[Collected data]
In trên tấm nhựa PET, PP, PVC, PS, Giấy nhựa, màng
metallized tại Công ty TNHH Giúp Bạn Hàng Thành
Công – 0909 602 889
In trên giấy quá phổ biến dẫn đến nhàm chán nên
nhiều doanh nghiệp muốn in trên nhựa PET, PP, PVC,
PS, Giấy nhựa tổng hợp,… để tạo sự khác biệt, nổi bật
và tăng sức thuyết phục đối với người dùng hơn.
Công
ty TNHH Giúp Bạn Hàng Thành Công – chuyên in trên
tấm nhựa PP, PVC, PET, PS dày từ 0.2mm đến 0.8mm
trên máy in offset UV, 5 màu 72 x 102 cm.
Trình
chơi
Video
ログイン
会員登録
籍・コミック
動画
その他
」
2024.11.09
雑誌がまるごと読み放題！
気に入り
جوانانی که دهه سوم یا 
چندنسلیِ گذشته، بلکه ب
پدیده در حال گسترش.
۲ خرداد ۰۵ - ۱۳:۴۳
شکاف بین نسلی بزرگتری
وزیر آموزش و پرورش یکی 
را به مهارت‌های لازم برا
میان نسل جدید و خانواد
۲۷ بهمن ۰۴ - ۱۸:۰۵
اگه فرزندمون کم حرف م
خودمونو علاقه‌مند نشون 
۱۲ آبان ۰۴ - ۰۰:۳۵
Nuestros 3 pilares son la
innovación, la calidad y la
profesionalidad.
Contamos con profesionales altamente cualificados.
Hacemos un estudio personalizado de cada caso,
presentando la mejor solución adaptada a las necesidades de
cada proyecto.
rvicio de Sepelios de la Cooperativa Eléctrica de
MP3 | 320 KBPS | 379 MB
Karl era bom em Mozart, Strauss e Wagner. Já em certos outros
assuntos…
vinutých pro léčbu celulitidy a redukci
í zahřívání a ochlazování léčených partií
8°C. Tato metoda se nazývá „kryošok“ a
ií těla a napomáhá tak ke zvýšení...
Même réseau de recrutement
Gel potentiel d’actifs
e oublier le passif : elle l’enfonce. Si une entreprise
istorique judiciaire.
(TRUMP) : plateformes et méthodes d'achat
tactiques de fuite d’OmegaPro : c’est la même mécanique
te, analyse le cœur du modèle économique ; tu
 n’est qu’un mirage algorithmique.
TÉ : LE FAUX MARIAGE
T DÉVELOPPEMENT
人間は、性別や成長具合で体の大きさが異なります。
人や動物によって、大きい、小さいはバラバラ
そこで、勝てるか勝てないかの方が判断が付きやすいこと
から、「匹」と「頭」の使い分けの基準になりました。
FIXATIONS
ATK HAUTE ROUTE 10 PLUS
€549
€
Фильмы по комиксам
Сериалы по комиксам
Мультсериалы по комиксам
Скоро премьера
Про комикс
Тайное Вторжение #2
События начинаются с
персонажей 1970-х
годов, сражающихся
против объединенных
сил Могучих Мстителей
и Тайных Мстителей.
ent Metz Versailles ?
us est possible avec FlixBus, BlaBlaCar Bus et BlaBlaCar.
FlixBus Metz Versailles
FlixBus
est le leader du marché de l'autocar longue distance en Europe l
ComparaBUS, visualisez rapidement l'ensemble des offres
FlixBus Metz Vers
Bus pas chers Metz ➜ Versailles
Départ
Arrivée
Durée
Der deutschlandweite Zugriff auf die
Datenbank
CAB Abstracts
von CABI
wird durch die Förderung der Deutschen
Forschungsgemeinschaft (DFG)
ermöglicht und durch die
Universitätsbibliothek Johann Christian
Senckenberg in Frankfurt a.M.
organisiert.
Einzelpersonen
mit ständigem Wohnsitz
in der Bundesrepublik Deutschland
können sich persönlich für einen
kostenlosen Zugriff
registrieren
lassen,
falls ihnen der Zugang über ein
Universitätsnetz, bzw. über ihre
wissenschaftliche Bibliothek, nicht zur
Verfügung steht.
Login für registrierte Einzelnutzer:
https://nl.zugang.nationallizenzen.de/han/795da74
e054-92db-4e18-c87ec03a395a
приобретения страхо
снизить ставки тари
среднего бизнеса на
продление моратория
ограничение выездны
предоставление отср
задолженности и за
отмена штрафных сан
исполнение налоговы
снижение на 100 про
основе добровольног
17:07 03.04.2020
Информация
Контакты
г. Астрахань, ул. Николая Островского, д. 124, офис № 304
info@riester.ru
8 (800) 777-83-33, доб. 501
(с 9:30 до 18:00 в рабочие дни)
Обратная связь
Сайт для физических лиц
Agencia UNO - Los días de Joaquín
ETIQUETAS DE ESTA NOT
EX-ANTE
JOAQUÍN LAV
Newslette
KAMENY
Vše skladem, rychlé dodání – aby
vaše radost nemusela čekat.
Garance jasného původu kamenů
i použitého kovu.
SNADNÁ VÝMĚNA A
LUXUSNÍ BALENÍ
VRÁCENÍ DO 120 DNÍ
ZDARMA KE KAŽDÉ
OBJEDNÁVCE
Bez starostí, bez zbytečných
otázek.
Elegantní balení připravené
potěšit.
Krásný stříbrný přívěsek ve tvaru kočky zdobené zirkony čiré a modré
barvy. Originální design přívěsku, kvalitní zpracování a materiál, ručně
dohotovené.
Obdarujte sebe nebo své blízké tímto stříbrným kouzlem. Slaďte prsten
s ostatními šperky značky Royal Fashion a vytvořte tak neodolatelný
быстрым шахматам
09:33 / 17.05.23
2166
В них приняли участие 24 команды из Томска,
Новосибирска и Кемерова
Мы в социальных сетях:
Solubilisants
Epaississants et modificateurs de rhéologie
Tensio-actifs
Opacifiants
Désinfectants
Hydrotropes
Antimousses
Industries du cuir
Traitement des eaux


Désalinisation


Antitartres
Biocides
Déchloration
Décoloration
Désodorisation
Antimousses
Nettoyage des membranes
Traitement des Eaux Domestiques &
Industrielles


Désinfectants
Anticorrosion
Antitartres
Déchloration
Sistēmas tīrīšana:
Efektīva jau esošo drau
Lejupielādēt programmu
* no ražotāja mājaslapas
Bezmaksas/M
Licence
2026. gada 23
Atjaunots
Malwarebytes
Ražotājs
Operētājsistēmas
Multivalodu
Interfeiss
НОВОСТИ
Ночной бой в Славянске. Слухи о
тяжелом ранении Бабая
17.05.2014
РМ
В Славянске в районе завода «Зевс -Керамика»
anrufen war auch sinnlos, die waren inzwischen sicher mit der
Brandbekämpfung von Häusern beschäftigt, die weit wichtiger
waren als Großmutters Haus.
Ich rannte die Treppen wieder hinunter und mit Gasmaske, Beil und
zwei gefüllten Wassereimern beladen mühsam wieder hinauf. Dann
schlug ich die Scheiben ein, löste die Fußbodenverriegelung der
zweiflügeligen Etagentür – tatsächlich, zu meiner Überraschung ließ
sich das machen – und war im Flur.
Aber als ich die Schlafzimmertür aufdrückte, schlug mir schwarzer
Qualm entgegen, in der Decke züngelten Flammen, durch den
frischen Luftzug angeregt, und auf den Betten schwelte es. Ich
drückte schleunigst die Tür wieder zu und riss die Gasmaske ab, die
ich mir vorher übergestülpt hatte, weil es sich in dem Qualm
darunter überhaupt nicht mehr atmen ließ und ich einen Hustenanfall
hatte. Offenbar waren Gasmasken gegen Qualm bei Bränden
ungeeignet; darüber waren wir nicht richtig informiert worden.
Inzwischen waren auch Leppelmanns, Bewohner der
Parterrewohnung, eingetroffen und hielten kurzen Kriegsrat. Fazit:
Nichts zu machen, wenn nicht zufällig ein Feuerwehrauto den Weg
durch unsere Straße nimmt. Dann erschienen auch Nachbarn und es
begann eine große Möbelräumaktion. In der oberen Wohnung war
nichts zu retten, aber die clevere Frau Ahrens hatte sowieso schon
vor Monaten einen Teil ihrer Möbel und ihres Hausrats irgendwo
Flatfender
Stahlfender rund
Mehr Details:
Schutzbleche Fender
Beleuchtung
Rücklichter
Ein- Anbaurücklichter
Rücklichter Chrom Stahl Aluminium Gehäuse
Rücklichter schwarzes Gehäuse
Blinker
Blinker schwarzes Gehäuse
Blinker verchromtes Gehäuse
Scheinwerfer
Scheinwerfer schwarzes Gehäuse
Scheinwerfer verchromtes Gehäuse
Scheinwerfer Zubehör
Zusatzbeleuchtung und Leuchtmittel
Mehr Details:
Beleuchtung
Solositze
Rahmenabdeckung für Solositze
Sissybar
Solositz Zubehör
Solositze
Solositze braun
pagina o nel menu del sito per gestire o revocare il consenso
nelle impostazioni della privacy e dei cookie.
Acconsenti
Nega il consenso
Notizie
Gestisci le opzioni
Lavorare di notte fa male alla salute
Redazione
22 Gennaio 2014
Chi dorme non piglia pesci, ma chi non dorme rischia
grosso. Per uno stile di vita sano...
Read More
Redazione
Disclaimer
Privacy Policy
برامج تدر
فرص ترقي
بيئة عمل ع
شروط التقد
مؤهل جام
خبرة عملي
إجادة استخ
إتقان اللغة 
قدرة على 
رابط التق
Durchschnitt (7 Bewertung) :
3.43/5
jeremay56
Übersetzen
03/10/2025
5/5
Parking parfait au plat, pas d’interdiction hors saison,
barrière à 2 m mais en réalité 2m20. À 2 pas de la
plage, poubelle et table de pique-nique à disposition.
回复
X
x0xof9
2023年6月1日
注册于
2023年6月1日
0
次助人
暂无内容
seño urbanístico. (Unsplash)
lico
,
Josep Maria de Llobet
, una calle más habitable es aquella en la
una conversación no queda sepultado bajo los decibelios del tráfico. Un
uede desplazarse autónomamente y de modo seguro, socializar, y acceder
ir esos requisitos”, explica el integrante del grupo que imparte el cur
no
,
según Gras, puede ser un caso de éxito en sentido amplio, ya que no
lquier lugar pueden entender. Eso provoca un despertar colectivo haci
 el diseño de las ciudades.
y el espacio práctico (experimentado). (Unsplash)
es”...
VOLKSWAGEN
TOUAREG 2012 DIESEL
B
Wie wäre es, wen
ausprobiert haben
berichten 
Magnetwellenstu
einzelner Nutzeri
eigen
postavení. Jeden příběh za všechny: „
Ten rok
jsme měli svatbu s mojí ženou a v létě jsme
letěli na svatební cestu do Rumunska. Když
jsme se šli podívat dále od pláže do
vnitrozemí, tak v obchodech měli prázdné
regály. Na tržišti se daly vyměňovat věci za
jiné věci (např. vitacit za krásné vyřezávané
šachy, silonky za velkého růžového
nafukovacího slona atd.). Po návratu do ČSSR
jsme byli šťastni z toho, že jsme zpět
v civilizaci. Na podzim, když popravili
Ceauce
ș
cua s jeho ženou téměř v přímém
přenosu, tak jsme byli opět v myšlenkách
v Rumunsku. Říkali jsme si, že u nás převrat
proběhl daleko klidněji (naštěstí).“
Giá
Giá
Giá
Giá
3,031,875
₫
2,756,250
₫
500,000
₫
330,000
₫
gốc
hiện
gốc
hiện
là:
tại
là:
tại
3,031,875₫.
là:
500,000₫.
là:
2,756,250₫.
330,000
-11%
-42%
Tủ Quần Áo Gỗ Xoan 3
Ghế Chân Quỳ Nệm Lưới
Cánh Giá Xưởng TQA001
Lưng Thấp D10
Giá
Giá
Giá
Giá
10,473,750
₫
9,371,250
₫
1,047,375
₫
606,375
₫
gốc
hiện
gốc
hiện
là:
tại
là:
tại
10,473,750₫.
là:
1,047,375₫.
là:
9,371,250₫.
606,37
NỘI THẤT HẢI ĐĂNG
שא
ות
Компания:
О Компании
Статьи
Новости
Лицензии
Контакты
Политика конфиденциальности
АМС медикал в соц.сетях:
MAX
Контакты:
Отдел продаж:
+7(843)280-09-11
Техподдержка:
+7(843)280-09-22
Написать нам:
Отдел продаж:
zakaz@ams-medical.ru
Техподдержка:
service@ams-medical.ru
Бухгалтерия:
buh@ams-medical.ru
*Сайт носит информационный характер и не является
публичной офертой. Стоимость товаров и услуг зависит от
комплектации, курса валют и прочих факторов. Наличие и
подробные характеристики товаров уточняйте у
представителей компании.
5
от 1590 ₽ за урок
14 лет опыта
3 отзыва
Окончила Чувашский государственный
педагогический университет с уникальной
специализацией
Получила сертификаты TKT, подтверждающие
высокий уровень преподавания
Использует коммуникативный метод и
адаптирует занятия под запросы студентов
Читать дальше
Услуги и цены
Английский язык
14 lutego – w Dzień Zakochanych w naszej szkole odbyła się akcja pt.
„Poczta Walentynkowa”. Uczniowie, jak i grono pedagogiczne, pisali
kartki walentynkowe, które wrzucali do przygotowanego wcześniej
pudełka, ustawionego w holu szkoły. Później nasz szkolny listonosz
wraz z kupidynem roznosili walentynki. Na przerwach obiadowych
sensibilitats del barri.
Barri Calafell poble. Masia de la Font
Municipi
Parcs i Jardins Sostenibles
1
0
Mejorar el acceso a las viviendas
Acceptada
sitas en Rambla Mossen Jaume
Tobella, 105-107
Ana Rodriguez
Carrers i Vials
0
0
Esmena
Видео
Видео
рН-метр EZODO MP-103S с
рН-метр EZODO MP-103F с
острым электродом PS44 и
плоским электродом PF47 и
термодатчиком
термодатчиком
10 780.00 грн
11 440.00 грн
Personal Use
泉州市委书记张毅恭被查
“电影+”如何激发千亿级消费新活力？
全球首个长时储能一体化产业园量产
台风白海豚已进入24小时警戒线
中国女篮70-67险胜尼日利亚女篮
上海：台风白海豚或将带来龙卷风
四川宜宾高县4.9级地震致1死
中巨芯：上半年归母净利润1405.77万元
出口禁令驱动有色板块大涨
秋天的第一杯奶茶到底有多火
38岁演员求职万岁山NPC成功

**Aim of the exercise:** Scan the records above for the word "Сайт". Copy each line that has it.

**Task answer:**
Сайт для физических лиц
*Сайт носит информационный характер и не является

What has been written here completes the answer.